There has been many boxing sports movies but there has seldom been a film more human and believable like this one and where any punch has enormous consequence. It is a complex drama that actually dares to change the entire premise of the film halfway into it as well turning from boxing movie to pure drama. Clint Eastwood do one of his most emotional roles and the ending leave a mental knockdown on the viewer itself.
Lovely, poetic, sweet, simple and true. Hillary Swank gives a physically and emotionally committed performance imbuing the film with an agile, grounded gut punch. Eastwood's measured yet jazzy rhythms lend the piece a solid, quiet dramatic weight. This is a film about life, the many blows we all weather to get through it, find inner strength and define it's meaning on our own terms. A scrappy, sad, powerful lament.
90 *dreadfully* dull minutes of endless boxing movie cliches followed by a sudden swerve into weepy Lifetime-movie sappiness for the last 3rd. Minus that sudden twist, every bit of this feels by-the-numbers formulaic. There's hardly an honest moment in the whole thing and its switch to a tragic tale feels absurdly contrived. Drab, dull, lethargic, and false. It gets a D-.
***1/2 Struggle, grace, nobility in a depleted world (urban, this time) presented with confident understatement. But then Eastwood (so fine, as an actor, opposite the perfectly complementary Swank) and Haggis stoop to caricature in an awful telegraphing of a pathetically simplistic, long-discredited bootstrap mythology -- an ineffably compromising stain they allow to seep all over the grace they touch elsewhere.
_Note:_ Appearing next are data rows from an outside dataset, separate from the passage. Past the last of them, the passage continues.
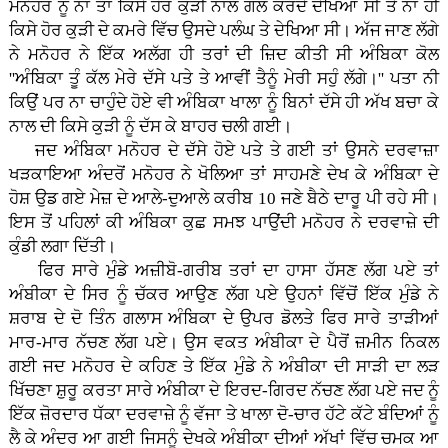
ਮਨੋਹਰ ਨੂੰ ਨਾ ਤਾਂ ਕਿਸੇ ਹੋਰ ਕੁੜੀ ਨਾਲ ਗੱਲ ਕਰਦੇ ਦੇਖਿਆ ਸੀ ਤੇ ਨਾ ਹੀ
ਕਿਸੇ ਹੋਰ ਕੁੜੀ ਦੇ ਕਮਰੇ ਵਿੱਚ ਉਸਦੇ ਪਲੰਘ ਤੇ ਦੇਖਿਆ ਸੀ। ਅੱਜ ਜਾਣ ਲੱਗੇ
ਨੇ ਮਨੋਹਰ ਨੇ ਇੱਕ ਅਲੱਗ ਹੀ ਤਰਾਂ ਦੀ ਜ਼ਿਦ ਕੀਤੀ ਸੀ ਅੰਬਿਕਾ ਕੋਲ
''ਅੰਬਿਕਾ ਤੂੰ ਕੱਲ ਮੇਰੇ ਦੱਸੇ ਪਤੇ ਤੇ ਆਵੀਂ ਤੈਨੂੰ ਮੇਰੀ ਸਹੁੰ ਲੱਗੇ।'' ਪਤਾ ਨੀ
ਕਿਉਂ ਪਰ ਨਾ ਚਾਹੁੰਦੇ ਹੋਏ ਵੀ ਅੰਬਿਕਾ ਖਾਲਾ ਨੂੰ ਬਿਨਾਂ ਦੱਸੇ ਹੀ ਅੱਖ ਬਚਾ ਕੇ
ਨਾਲ ਦੀ ਕਿਸੇ ਕੁੜੀ ਨੂੰ ਦੱਸ ਕੇ ਬਾਹਰ ਚਲੀ ਗਈ।
ਜਦ ਅੰਬਿਕਾ ਮਨੋਹਰ ਦੇ ਦੱਸੇ ਹੋਏ ਪਤੇ ਤੇ ਗਈ ਤਾਂ ਉਸਨੇ ਦਰਵਾਜ਼ਾ
ਖੜਕਾਇਆ ਅੰਦਰੋਂ ਮਨੋਹਰ ਨੇ ਖੋਲਿਆ ਤਾਂ ਸਾਹਮਣੇ ਦੇਖ ਕੇ ਅੰਬਿਕਾ ਦੇ
ਹੋਸ਼ ਉਡ ਗਏ ਮੇਜ਼ ਦੇ ਆਲੇ-ਦੁਆਲੇ ਕਰੀਬ 10 ਜਣੇ ਬੈਠੇ ਦਾਰੂ ਪੀ ਰਹੇ ਸੀ।
ਇਸ ਤੋਂ ਪਹਿਲਾਂ ਕੀ ਅੰਬਿਕਾ ਕੁਛ ਸਮਝ ਪਾਉਂਦੀ ਮਨੋਹਰ ਨੇ ਦਰਵਾਜ਼ੇ ਦੀ
ਕੁੰਡੀ ਲਗਾ ਦਿੱਤੀ।
ਫਿਰ ਸਾਰੇ ਮੁੰਡੇ ਅਜ਼ੀਬੋ-ਗਰੀਬ ਤਰਾਂ ਦਾ ਹਾਸਾ ਹੱਸਣ ਲੱਗ ਪਏ ਤਾਂ
ਅੰਬੀਕਾ ਦੇ ਸਿਰ ਨੂੰ ਚੱਕਰ ਆਉਣ ਲੱਗ ਪਏ ਉਹਨਾਂ ਵਿੱਚੋਂ ਇੱਕ ਮੁੰਡੇ ਨੇ
ਸ਼ਰਾਬ ਦੇ ਦੋ ਤਿੰਨ ਗਲਾਸ ਅੰਬਿਕਾ ਦੇ ਉਪਰ ਡੋਲਤੇ ਫਿਰ ਸਾਰੇ ਤਾੜੀਆਂ
ਮਾਰ-ਮਾਰ ਨੱਚਣ ਲੱਗ ਪਏ। ਉਸ ਵਕਤ ਅੰਬੀਕਾ ਦੇ ਪੈਰੋਂ ਜ਼ਮੀਨ ਨਿਕਲ
ਗਈ ਜਦ ਮਨੋਹਰ ਦੇ ਕਹਿਣ ਤੇ ਇੱਕ ਮੁੰਡੇ ਨੇ ਅੰਬੀਕਾ ਦੀ ਸਾੜੀ ਦਾ ਲੜ
ਖਿੱਚਣਾ ਸ਼ੁਰੂ ਕਰਤਾ ਸਾਰੇ ਅੰਬੀਕਾ ਦੇ ਇਰਦ-ਗਿਰਦ ਨੱਚਣ ਲੱਗ ਪਏ ਜਦ ਨੂੰ
ਇੱਕ ਜ਼ੋਰਦਾਰ ਧੱਕਾ ਦਰਵਾਜ਼ੇ ਨੂੰ ਵੱਜਾ ਤੇ ਖਾਲਾ ਦੋ-ਚਾਰ ਹੱਟੇ ਕੱਟੇ ਬੰਦਿਆਂ ਨੂੰ
ਲੈ ਕੇ ਅੰਦਰ ਆ ਗਈ ਜਿਸਨੂੰ ਦੇਖਕੇ ਅੰਬੀਕਾ ਦੀਆਂ ਅੱਖਾਂ ਵਿੱਚ ਚਮਕ ਆ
Unnecessary voiceover, generic archetypes, and the story is something out of screenwriting 101 (though the ending did feel somewhat fresh). Clint plays a boring, grizzled bastard that has played for the past 80 years (real life and in films). This nero actually talks to a fucking bed in this movie! The church scenes are absolutely fucking pointless. Freeman is utterly wasted and Swank is pleasant.